# Material shown:
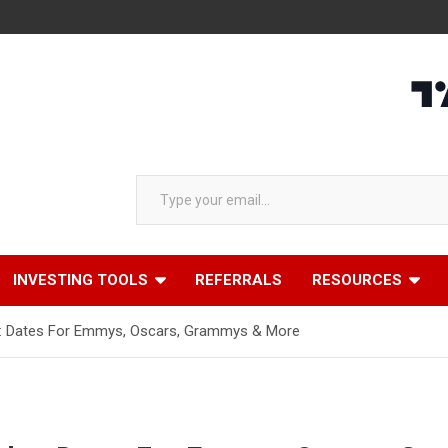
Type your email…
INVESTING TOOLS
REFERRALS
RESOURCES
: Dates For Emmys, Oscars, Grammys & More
--
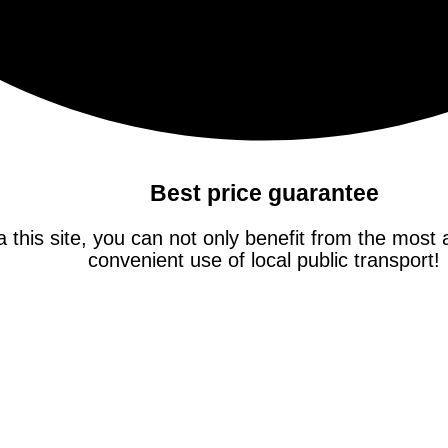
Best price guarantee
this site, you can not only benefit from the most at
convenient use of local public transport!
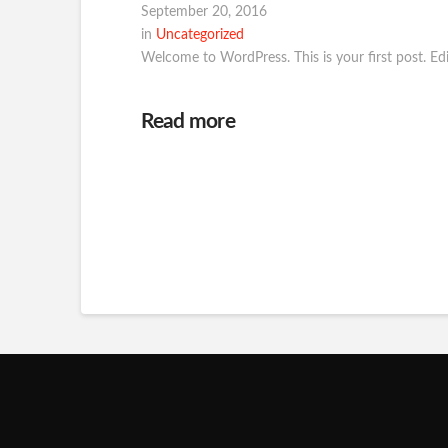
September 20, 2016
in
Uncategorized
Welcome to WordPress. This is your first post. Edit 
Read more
---
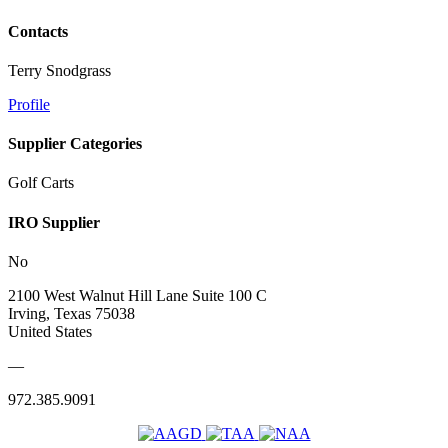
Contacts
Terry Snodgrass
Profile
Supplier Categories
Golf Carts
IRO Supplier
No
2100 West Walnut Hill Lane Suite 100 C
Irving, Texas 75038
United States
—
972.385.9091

# Task brief:
Your answer should consist solely of the lines above from the line with "Type your email…" to the line with "Grammys & More", both included, reproduced exactly.

# Response below:
Type your email…
INVESTING TOOLS
REFERRALS
RESOURCES
: Dates For Emmys, Oscars, Grammys & More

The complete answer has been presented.